It is clear from the allegations of the complaint that defendant undertook to diagnose as well as to treat the disease. Diagnosis is ordinarily assumed and performed by licensed medical or osteopathic physicians. But it may be assumed by others, and it is held that the practice of chiropractic is the practice of medicine. Com. v. Zimmerman, 221 Mass. 184, 108 N. E. 893, Ann. Cas. 1916A, 858; State v. Barnes, 119 S. C. 213, 112 S. E. 62. And the fact that chiropractors abstain from the use of words like "diagnosis," "treatment," or "disease" is immaterial. What they hold themselves out to do and what they

do is to treat disease, and the substitution of words like "analysis," "palpation," and "adjustment" does not change the nature of their act. Com. v. Zimmerman, 221 Mass. 184, and cases cited on page 189, 108 N. E. 893, Ann. Cas. 1916A,. 858. Hence, when the defendant assumes to perform that duty he must exercise the care and skill in so doing that is usually exercised by a recognized school of the medical profession. Nelson v. Harrington, 72 Wis. 591, 1 L.R.A. 719, 7 Am. St. Rep. 900, 40 N. W. 228. This the complaint alleges he failed to do, and the demurrer admits the allegation. For these reasons we reach the conclusion that the trial court erred in sustaining the demurrer.

Order reversed, and cause remanded, with directions to overrule the demurrer and for further proceedings according to law.

ANNOTATION.

Care and skill required of a chiropractor or osteopath.

It is stated generally (21 R. C. L. 383) that a physician or surgeon is entitled to have his treatment of his patient tested by the rules and principles of the school of medicine to which he belongs. There are but few cases involving specifically the care and skill required of a chiropractor or osteopath.

In Wilkins v. Brock (1908) 81 Vt. 332, 70 Atl. 572, in an action for malpractice against osteopathic physicians, the court held that, osteopathy being recognized as a distinct school of practice, the treatment was to be tested by the principles and practices of that school, and not by the principles and practices of any other school, nor of the profession generally.

In People v. Hunt (1915) 26 Cal. App. 514, 147 Pac. 476, the court stated the general proposition that, if a person, under the circumstances of the case presented to him at the time, reasonably believes that a surgical operation is necessary to save life, and acting upon such belief attempts to

perform the operation, and acts with due caution and circumspection, he would not be guilty of manslaughter in the event of the death of the subject of the operation; but that the defendant, an osteopath, who performed the operation in this case (which was of an obstetrical nature), acted with such a shocking degree of unskilfulness, and showed such an absence of care and circumspection, that a verdict of manslaughter against him was fully justified. In regard to the legal proposition stated above, the court says: "The right of persons to perform or attempt to perform surgical operations upon others, in the honest and reasonable belief that such operations are necessary to save the life of those needing such ministrations, is not confined to those who are licensed by the state to perform surgical operations of the nature of that attempted in this case. Any person actuated by the reasonable belief, based upon the circumstances, that such an operation is necessary to save life, and who acts with due caution and circumspection

in the performance of such operation, cannot be held guilty of manslaughter." This was in answer to a charge of the trial court that the defendant, as an osteopath, was not licensed to perform major operations, and that in performing such an operation resulting in death he would be guilty of manslaughter.

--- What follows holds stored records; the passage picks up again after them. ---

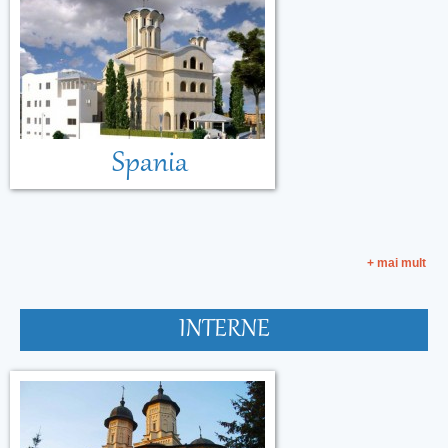
Spania
+ mai mult
INTERNE
Malta
Muntenegru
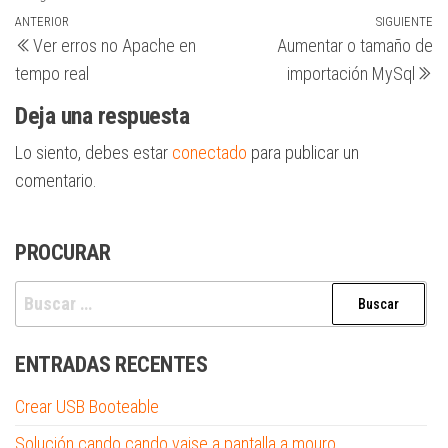
Navegación
Entrada
ANTERIOR
SIGUIENTE
Si
Ver erros no Apache en
Aumentar o tamaño de
anterior
en
de
tempo real
importación MySql
entradas
Deja una respuesta
Lo siento, debes estar
conectado
para publicar un
comentario.
PROCURAR
Buscar:
ENTRADAS RECENTES
Crear USB Booteable
Solución cando cando vaise a pantalla a mouro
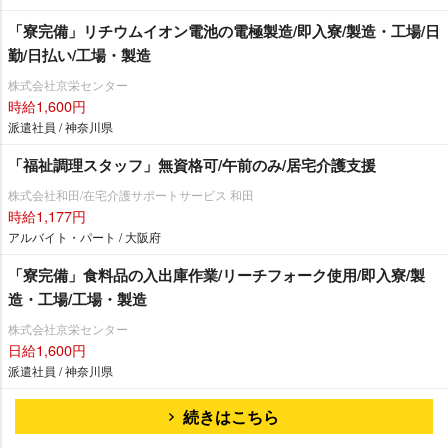
「寮完備」リチウムイオン電池の電極製造/即入寮/製造・工場/日
勤/日払い/工場・製造
株式会社京栄センター
時給1,600円
派遣社員 / 神奈川県
「福祉調理スタッフ」無資格可/午前のみ/居宅介護支援
株式会社和田/在宅介護サポートサービス 和田
時給1,177円
アルバイト・パート / 大阪府
「寮完備」食料品の入出庫作業/リーチフォーク使用/即入寮/製
造・工場/工場・製造
株式会社京栄センター
日給1,600円
派遣社員 / 神奈川県
続きはこちら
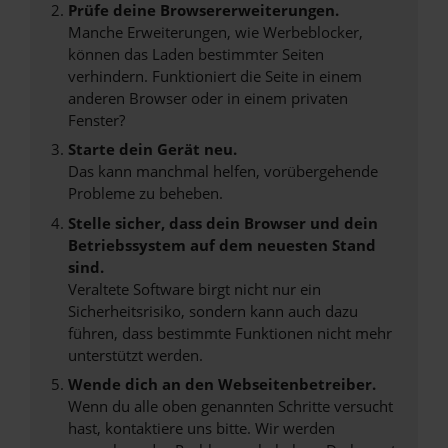
Prüfe deine Browsererweiterungen.
Manche Erweiterungen, wie Werbeblocker,
können das Laden bestimmter Seiten
verhindern. Funktioniert die Seite in einem
anderen Browser oder in einem privaten
Fenster?
Starte dein Gerät neu.
Das kann manchmal helfen, vorübergehende
Probleme zu beheben.
Stelle sicher, dass dein Browser und dein
Betriebssystem auf dem neuesten Stand
sind.
Veraltete Software birgt nicht nur ein
Sicherheitsrisiko, sondern kann auch dazu
führen, dass bestimmte Funktionen nicht mehr
unterstützt werden.
Wende dich an den Webseitenbetreiber.
Wenn du alle oben genannten Schritte versucht
hast, kontaktiere uns bitte. Wir werden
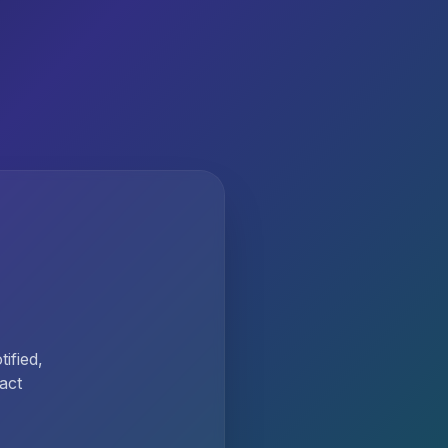
ified,
act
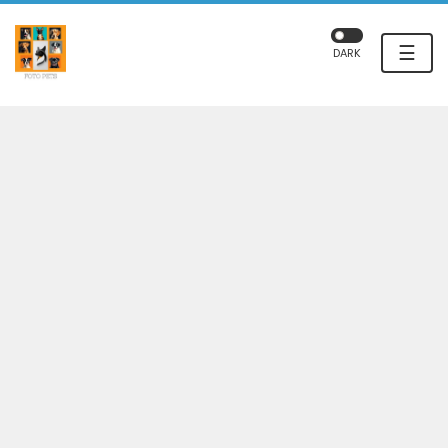
☰
DARK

In State v. Smith (1914) 25 Idaho, 541, 138 Pac. 1107, reversing a conviction of a duly licensed osteopathic physician, for involuntary manslaughter because of the death of a patient whom he had treated, upon the ground, inter alia, that a physician of a different school was permitted to testify as an expert as to the correctness and professional skill of the treatment, the court said that the treatment of a physician of one particular school was to be tested by the general principles and practices of his school, and not by those of other schools, and a physician or surgeon was bound to exercise such reasonable skill and care as were possessed and exercised by physicians and surgeons generally in good standing of the same system or school or practice or treatment in the locality of his practice, having due regard to the advanced state of the school or science of treatment at the time of administering such treatment.

Where an osteopath diagnosed a physical affliction as a partial dislocation of the hip, when as a matter of fact the affliction was a hip disease, the court held in Grainger v. Still (1905) 187 Mo. 197, 70 L.R.A. 49, 85 S. W. 1114, that the plaintiff, in an action for damages for malpractice, made out a prima facie case which entitled plaintiff to go to the jury, and cast upon the osteopath the necessity of overcoming it; and the court was of the opinion that, where the evidence showed that the diagnosis of hip disease and dislocations was the same by both osteopaths and physicians of every other school of medi

..

cine, a physician of another school, who had also examined the plaintiff, would be a competent witness to express an opinion as to the diagnosis made by the osteopath in the instant case, but such a witness would not be competent to express an opinion as to the treatment of the plaintiff, unless it appeared that the school to which he belonged and that to which the osteopath belonged employed the same treatment.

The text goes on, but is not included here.